### Task details:
Every entry below must be retyped exactly, and the pictures must be left out.

(Listed records begins)

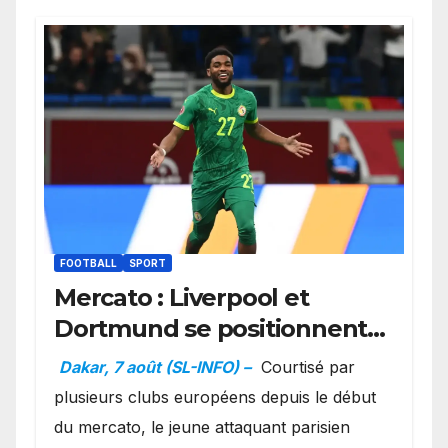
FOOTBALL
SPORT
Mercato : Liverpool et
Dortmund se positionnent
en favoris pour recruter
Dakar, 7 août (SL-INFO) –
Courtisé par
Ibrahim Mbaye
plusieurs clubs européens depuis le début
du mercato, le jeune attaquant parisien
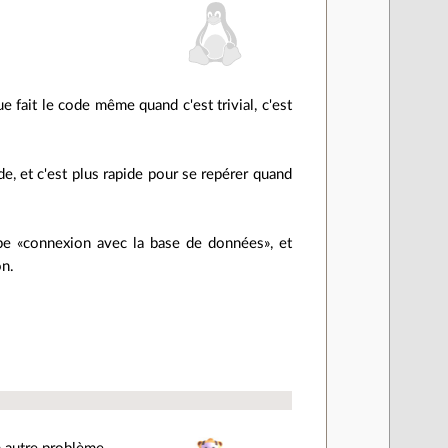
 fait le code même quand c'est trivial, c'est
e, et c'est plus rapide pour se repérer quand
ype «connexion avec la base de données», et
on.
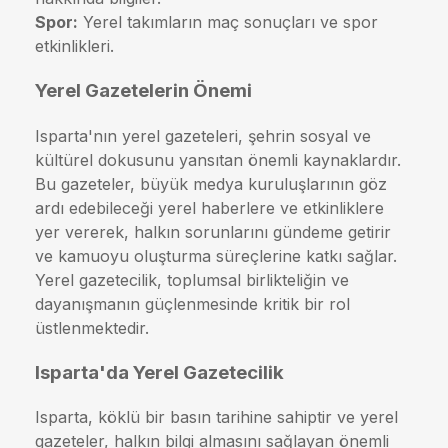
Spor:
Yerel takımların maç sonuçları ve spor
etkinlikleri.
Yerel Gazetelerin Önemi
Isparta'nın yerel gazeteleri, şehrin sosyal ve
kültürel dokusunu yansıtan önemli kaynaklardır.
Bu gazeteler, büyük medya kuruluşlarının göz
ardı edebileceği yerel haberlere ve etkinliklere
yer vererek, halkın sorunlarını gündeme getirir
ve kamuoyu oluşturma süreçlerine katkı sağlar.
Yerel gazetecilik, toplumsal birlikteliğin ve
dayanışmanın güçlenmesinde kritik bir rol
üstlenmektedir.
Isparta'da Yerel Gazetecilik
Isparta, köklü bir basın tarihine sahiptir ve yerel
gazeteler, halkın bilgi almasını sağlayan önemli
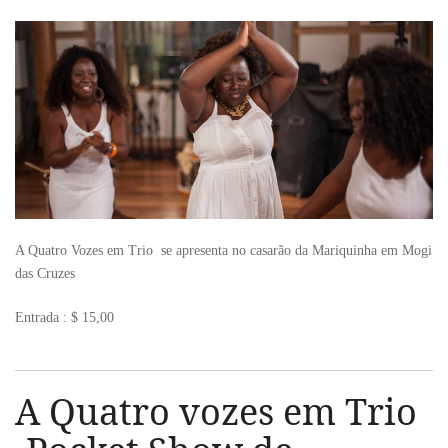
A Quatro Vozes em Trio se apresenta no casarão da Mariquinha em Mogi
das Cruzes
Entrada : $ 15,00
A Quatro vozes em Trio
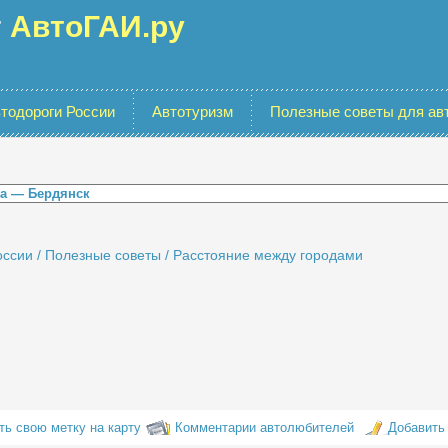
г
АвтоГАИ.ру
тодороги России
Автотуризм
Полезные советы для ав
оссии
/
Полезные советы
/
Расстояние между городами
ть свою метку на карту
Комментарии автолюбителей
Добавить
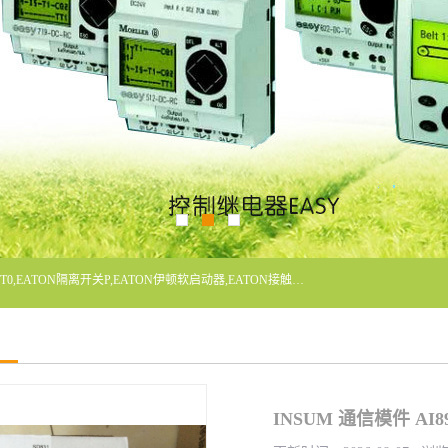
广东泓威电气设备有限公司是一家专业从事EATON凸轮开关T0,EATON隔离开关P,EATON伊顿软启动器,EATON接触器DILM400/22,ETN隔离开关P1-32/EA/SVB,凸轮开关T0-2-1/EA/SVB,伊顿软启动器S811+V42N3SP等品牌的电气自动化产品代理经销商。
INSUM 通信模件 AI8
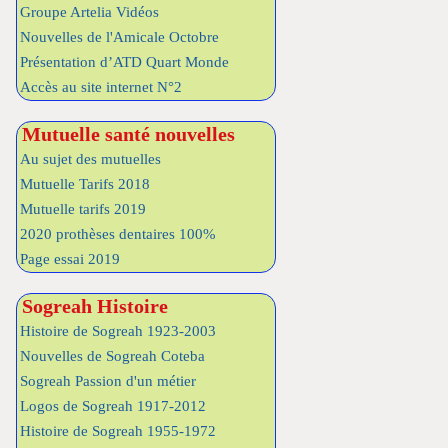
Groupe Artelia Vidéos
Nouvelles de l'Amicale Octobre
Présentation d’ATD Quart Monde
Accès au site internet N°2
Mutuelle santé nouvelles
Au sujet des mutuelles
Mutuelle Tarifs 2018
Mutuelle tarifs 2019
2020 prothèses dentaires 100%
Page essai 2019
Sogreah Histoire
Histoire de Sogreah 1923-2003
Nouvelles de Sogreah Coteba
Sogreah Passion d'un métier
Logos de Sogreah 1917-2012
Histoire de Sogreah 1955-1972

(Listed records ends)

### Answer to the exercise:
FOOTBALL
SPORT
Mercato : Liverpool et
Dortmund se positionnent
en favoris pour recruter
Dakar, 7 août (SL-INFO) –
Courtisé par
Ibrahim Mbaye
plusieurs clubs européens depuis le début
du mercato, le jeune attaquant parisien
 fait le code même quand c'est trivial, c'est
e, et c'est plus rapide pour se repérer quand
ype «connexion avec la base de données», et
on.
Spor:
Yerel takımların maç sonuçları ve spor
etkinlikleri.
Yerel Gazetelerin Önemi
Isparta'nın yerel gazeteleri, şehrin sosyal ve
kültürel dokusunu yansıtan önemli kaynaklardır.
Bu gazeteler, büyük medya kuruluşlarının göz
ardı edebileceği yerel haberlere ve etkinliklere
yer vererek, halkın sorunlarını gündeme getirir
ve kamuoyu oluşturma süreçlerine katkı sağlar.
Yerel gazetecilik, toplumsal birlikteliğin ve
dayanışmanın güçlenmesinde kritik bir rol
üstlenmektedir.
Isparta'da Yerel Gazetecilik
Isparta, köklü bir basın tarihine sahiptir ve yerel
gazeteler, halkın bilgi almasını sağlayan önemli
A Quatro Vozes em Trio se apresenta no casarão da Mariquinha em Mogi
das Cruzes
Entrada : $ 15,00
A Quatro vozes em Trio
г
АвтоГАИ.ру
тодороги России
Автотуризм
Полезные советы для ав
оссии
/
Полезные советы
/
Расстояние между городами
ть свою метку на карту
Комментарии автолюбителей
Добавить
广东泓威电气设备有限公司是一家专业从事EATON凸轮开关T0,EATON隔离开关P,EATON伊顿软启动器,EATON接触器DILM400/22,ETN隔离开关P1-32/EA/SVB,凸轮开关T0-2-1/EA/SVB,伊顿软启动器S811+V42N3SP等品牌的电气自动化产品代理经销商。
INSUM 通信模件 AI8
Groupe Artelia Vidéos
Nouvelles de l'Amicale Octobre
Présentation d’ATD Quart Monde
Accès au site internet N°2
Mutuelle santé nouvelles
Au sujet des mutuelles
Mutuelle Tarifs 2018
Mutuelle tarifs 2019
2020 prothèses dentaires 100%
Page essai 2019
Sogreah Histoire
Histoire de Sogreah 1923-2003
Nouvelles de Sogreah Coteba
Sogreah Passion d'un métier
Logos de Sogreah 1917-2012
Histoire de Sogreah 1955-1972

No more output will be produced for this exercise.